*** Opening of PROVIDED DATA ***
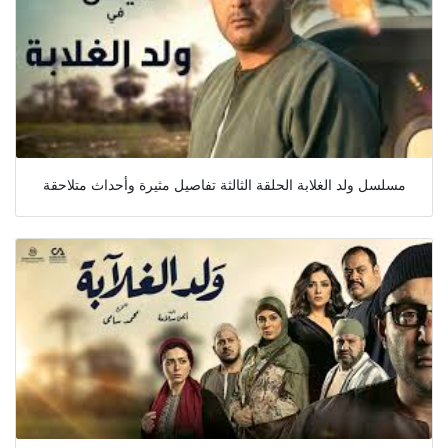
مسلسل ولد الغلابة الحلقة الثالثة تفاصيل مثيرة وأحداث متلاحقة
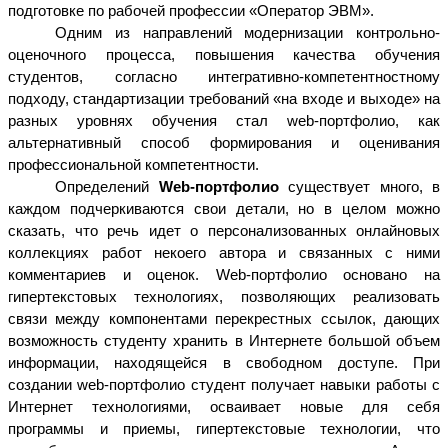
подготовке по рабочей профессии «Оператор ЭВМ».
Одним из направлений модернизации контрольно-
оценочного процесса, повышения качества обучения
студентов, согласно интегративно-компетентностному
подходу, стандартизации требований «на входе и выходе» на
разных уровнях обучения стал web-портфолио, как
альтернативный способ формирования и оценивания
профессиональной компетентности.
Определений
Web-портфолио
существует много, в
каждом подчеркиваются свои детали, но в целом можно
сказать, что речь идет о персонализованных онлайновых
коллекциях работ некоего автора и связанных с ними
комментариев и оценок. Web-портфолио основано на
гипертекстовых технологиях, позволяющих реализовать
связи между компонентами перекрестных ссылок, дающих
возможность студенту хранить в Интернете большой объем
информации, находящейся в свободном доступе. При
создании web-портфолио студент получает навыки работы с
Интернет технологиями, осваивает новые для себя
программы и приемы, гипертекстовые технологии, что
*** Close of PROVIDED DATA ***
* **PROBLEM TO SOLVE**: Copy exactly. Start at the line containing "коллекциях работ некоего" and continue through the last line of the records.

* **EXERCISE OUTPUT**:
коллекциях работ некоего автора и связанных с ними
комментариев и оценок. Web-портфолио основано на
гипертекстовых технологиях, позволяющих реализовать
связи между компонентами перекрестных ссылок, дающих
возможность студенту хранить в Интернете большой объем
информации, находящейся в свободном доступе. При
создании web-портфолио студент получает навыки работы с
Интернет технологиями, осваивает новые для себя
программы и приемы, гипертекстовые технологии, что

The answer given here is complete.